[Records to use Boundary: Start]

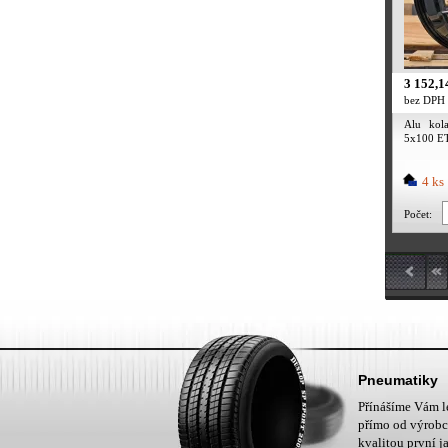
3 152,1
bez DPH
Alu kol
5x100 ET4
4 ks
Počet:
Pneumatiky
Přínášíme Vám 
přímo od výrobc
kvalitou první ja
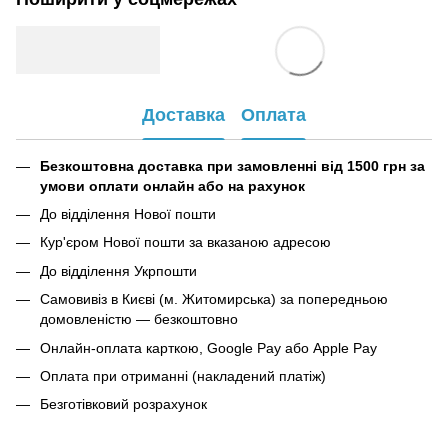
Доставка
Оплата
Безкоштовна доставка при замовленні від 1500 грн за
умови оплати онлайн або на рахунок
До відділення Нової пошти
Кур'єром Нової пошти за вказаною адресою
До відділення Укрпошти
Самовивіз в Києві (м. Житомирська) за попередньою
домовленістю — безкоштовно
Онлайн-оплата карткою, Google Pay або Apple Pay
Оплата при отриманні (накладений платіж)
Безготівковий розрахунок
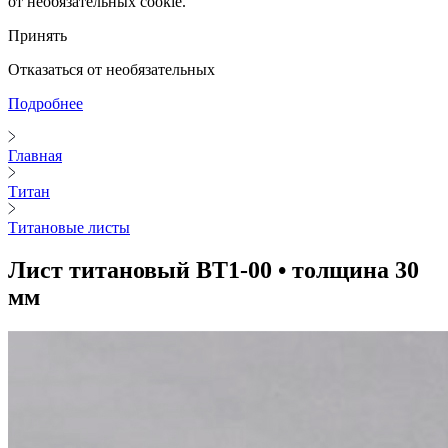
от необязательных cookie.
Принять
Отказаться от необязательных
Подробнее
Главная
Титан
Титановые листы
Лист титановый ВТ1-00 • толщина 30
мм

[Records to use Boundary: End]
[Records to use Boundary: Start]

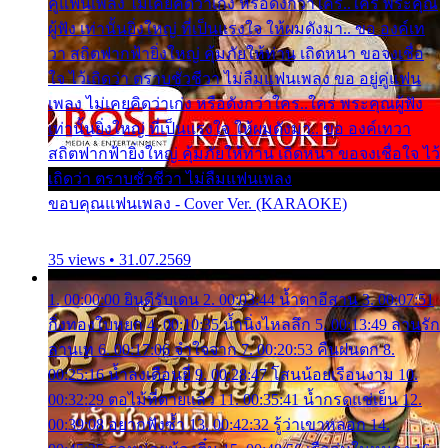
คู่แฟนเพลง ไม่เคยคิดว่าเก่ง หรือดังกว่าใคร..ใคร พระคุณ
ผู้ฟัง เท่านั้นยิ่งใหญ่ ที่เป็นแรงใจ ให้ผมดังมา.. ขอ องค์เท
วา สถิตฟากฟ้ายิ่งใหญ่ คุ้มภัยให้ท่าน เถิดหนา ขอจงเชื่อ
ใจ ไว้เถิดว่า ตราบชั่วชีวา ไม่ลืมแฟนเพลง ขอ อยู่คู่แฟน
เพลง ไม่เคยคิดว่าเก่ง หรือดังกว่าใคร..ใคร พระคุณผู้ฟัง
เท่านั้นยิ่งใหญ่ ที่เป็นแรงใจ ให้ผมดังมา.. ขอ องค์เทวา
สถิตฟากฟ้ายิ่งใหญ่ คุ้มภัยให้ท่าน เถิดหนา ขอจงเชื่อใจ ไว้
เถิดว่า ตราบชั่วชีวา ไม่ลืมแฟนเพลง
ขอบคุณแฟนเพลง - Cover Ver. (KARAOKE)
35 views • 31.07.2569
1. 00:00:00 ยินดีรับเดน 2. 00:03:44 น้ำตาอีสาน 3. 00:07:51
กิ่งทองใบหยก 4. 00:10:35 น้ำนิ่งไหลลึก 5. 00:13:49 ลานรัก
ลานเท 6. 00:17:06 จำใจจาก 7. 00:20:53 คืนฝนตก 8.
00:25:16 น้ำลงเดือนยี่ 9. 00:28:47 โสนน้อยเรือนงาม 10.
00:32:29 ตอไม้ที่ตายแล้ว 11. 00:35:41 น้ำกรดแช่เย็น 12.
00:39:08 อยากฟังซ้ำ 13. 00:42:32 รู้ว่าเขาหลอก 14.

[Records to use Boundary: End]

Give the exact lines, and only those, from the line containing "คู่แฟนเพลง ไม่เคยคิดว่าเก่ง หรือดังกว่าใคร..ใคร" through the line containing "เพลง ไม่เคยคิดว่าเก่ง หรือดังกว่าใคร..ใคร พระคุณผู้ฟัง" in the entries above.

Solution for this problem
คู่แฟนเพลง ไม่เคยคิดว่าเก่ง หรือดังกว่าใคร..ใคร พระคุณ
ผู้ฟัง เท่านั้นยิ่งใหญ่ ที่เป็นแรงใจ ให้ผมดังมา.. ขอ องค์เท
วา สถิตฟากฟ้ายิ่งใหญ่ คุ้มภัยให้ท่าน เถิดหนา ขอจงเชื่อ
ใจ ไว้เถิดว่า ตราบชั่วชีวา ไม่ลืมแฟนเพลง ขอ อยู่คู่แฟน
เพลง ไม่เคยคิดว่าเก่ง หรือดังกว่าใคร..ใคร พระคุณผู้ฟัง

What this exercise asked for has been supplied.